The European Roma Rights Centre (ERRC) has today released new research concerning North Macedonia’s progress on deinstitutionalization of its children in state care sector. The report, titled ”Promising Change: Romani Children in State Care in North Macedonia”, provides valuable insights into the impact of deinstitutionalization on vulnerable Romani children and their families, the availability of care and support in the community, and recommendations to ensure successful deinstitutionalization.
The ERRC’s President, Ðorđe Jovanović said that “because Roma are over-represented in state care systems, the ERRC views the institutionalisation of Romani children in Europe as a form of ethnic violence that is done to our communities. Deinstitutionalisation saves Romani kids from growing up in an environment which no child should ever experience. While North Macedonia is making substantial efforts to overcome this abuse, there is still a long way to go in terms of ending institutional racism, discrimination, and abuse that Romani children face too often in the care system.”

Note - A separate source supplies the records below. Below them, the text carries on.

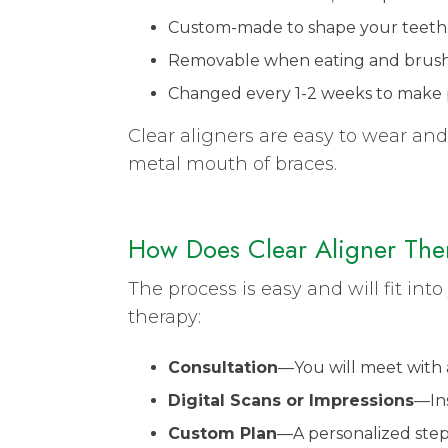
Custom-made to shape your teeth
Removable when eating and brushin
Changed every 1-2 weeks to make 
Clear aligners are easy to wear and
metal mouth of braces.
How Does Clear Aligner The
The process is easy and will fit int
therapy:
Consultation
—You will meet with
Digital Scans or Impressions
—Ins
Custom Plan
—A personalized step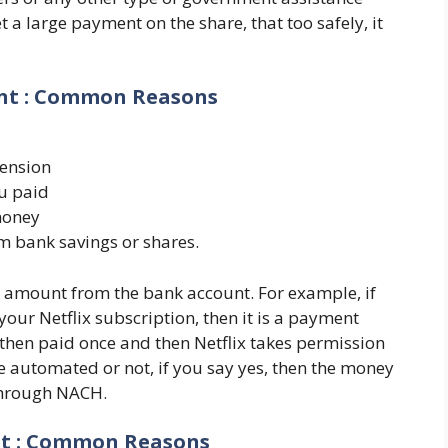
a large payment on the share, that too safely, it
unt : Common Reasons
pension
u paid
money
 bank savings or shares.
e amount from the bank account. For example, if
 your Netflix subscription, then it is a payment
then paid once and then Netflix takes permission
 automated or not, if you say yes, then the money
through NACH.
nt : Common Reasons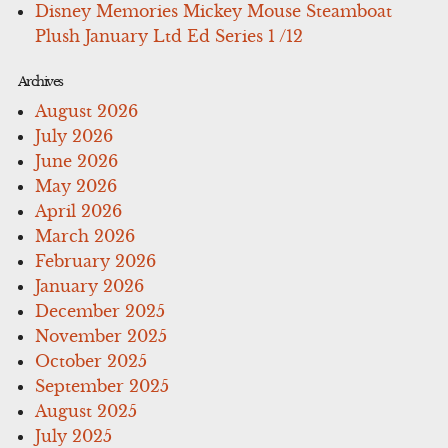
Disney Memories Mickey Mouse Steamboat
Plush January Ltd Ed Series 1 /12
Archives
August 2026
July 2026
June 2026
May 2026
April 2026
March 2026
February 2026
January 2026
December 2025
November 2025
October 2025
September 2025
August 2025
July 2025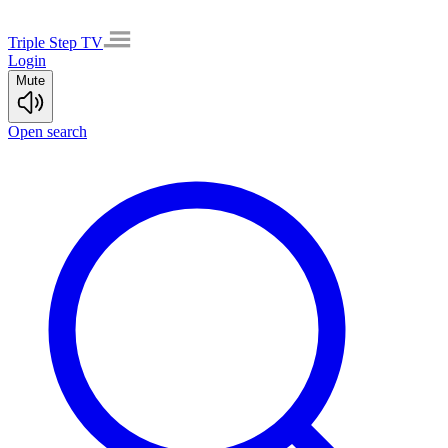
Triple Step TV
Login
Mute
Open search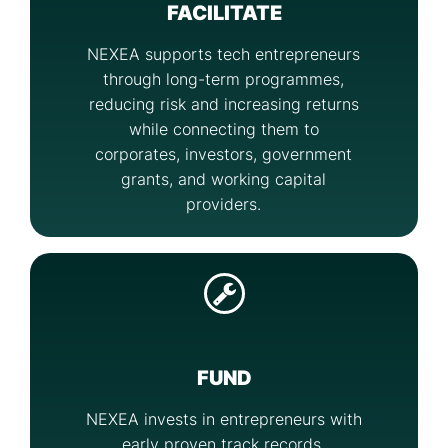
FACILITATE
NEXEA supports tech entrepreneurs
through long-term programmes,
reducing risk and increasing returns
while connecting them to
corporates, investors, government
grants, and working capital
providers.
FUND
NEXEA invests in entrepreneurs with
early proven track records,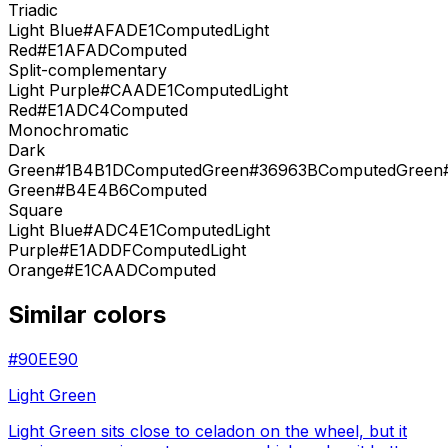
Triadic
Light Blue
#AFADE1
Computed
Light
Red
#E1AFAD
Computed
Split-complementary
Light Purple
#CAADE1
Computed
Light
Red
#E1ADC4
Computed
Monochromatic
Dark
Green
#1B4B1D
Computed
Green
#36963B
Computed
Green
Green
#B4E4B6
Computed
Square
Light Blue
#ADC4E1
Computed
Light
Purple
#E1ADDF
Computed
Light
Orange
#E1CAAD
Computed
Similar colors
#90EE90
Light Green
Light Green sits close to celadon on the wheel, but it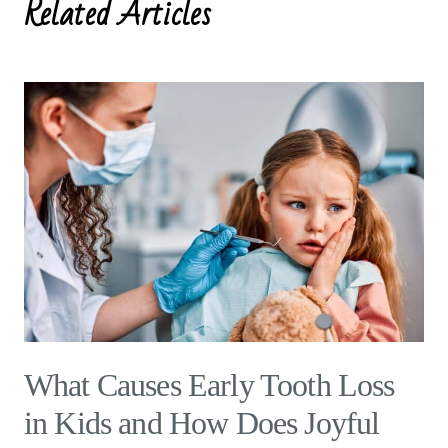
Related Articles
What Causes Early Tooth Loss
in Kids and How Does Joyful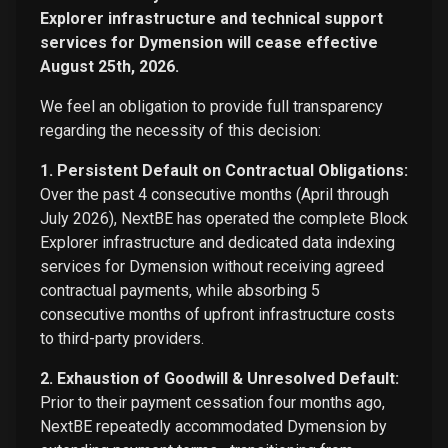
Explorer infrastructure and technical support
services for Dymension will cease effective
August 25th, 2026.
We feel an obligation to provide full transparency
regarding the necessity of this decision:
1. Persistent Default on Contractual Obligations:
Over the past 4 consecutive months (April through
July 2026), NextBE has operated the complete Block
Explorer infrastructure and dedicated data indexing
services for Dymension without receiving agreed
contractual payments, while absorbing 5
consecutive months of upfront infrastructure costs
to third-party providers.
2. Exhaustion of Goodwill & Unresolved Default:
Prior to their payment cessation four months ago,
NextBE repeatedly accommodated Dymension by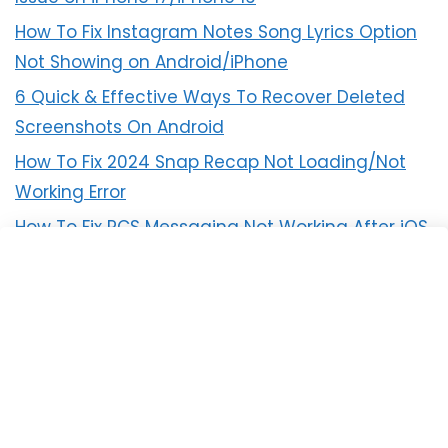
How To Fix Instagram Notes Song Lyrics Option
Not Showing on Android/iPhone
6 Quick & Effective Ways To Recover Deleted
Screenshots On Android
How To Fix 2024 Snap Recap Not Loading/Not
Working Error
How To Fix RCS Messaging Not Working After iOS
18 Update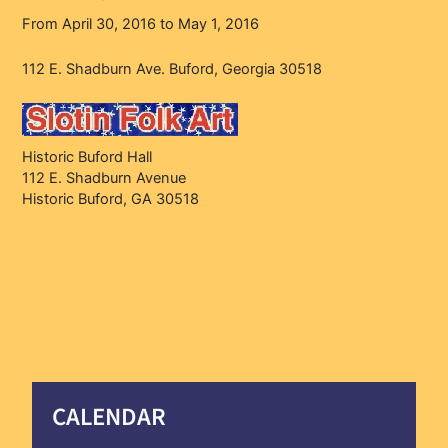
From April 30, 2016 to May 1, 2016
112 E. Shadburn Ave. Buford, Georgia 30518
Historic Buford Hall
112 E. Shadburn Avenue
Historic Buford, GA 30518
CALENDAR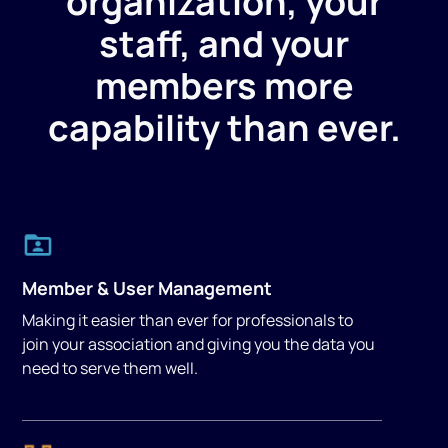
organization, your
staff, and your
members more
capability than ever.
Member & User Management
Making it easier than ever for professionals to
join your association and giving you the data you
need to serve them well.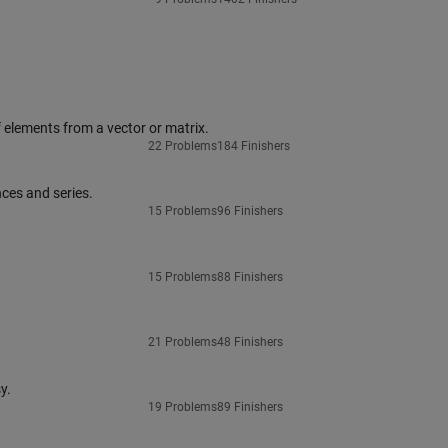
 elements from a vector or matrix.
22 Problems
184 Finishers
ces and series.
15 Problems
96 Finishers
15 Problems
88 Finishers
21 Problems
48 Finishers
y.
19 Problems
89 Finishers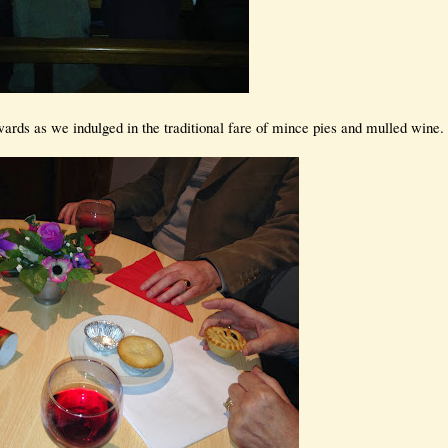
ards as we indulged in the traditional fare of mince pies and mulled wine.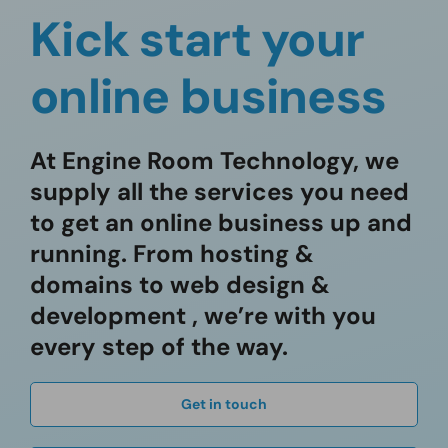
Kick start your
online business
At Engine Room Technology, we
supply all the services you need
to get an online business up and
running. From hosting &
domains to web design &
development , we’re with you
every step of the way.
Get in touch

The report acknowledges the commendable efforts of the North Macedonian Government and its commitment to ensuring that no child under 18 is placed in an institution after 2020. Through extensive research, including interviews with representatives from institutions, service providers, NGOs, care home staff, foster carers, parents, and young people with lived experiences in care, the report highlights the significant progress made in deinstitutionalization. It emphasizes the closure of large-scale childcare institutions and the government’s determination to replace residential care with community support and community-based living services.

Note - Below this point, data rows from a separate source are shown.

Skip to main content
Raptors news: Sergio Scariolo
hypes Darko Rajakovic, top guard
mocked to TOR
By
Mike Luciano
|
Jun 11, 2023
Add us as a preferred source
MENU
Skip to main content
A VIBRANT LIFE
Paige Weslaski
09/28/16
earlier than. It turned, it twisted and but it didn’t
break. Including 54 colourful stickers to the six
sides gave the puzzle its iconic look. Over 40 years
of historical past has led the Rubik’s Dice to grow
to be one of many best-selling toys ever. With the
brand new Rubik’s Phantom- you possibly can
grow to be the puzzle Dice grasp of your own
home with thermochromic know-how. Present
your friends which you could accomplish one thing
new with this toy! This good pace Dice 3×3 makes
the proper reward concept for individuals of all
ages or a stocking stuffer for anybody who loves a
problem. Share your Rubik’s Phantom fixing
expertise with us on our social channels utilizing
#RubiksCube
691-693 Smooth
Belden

However, the report also sheds light on the human rights abuses Romani children face in state care, addressing issues such as physical abuse, discrimination, and neglect of support upon leaving the institution. The ERRC’s research has been instrumental in legal challenges and advocacy efforts to combat racist practices and promote family support. The report also draws attention to the situation of Romani children in other countries, emphasizing the need for comprehensive deinstitutionalization reforms.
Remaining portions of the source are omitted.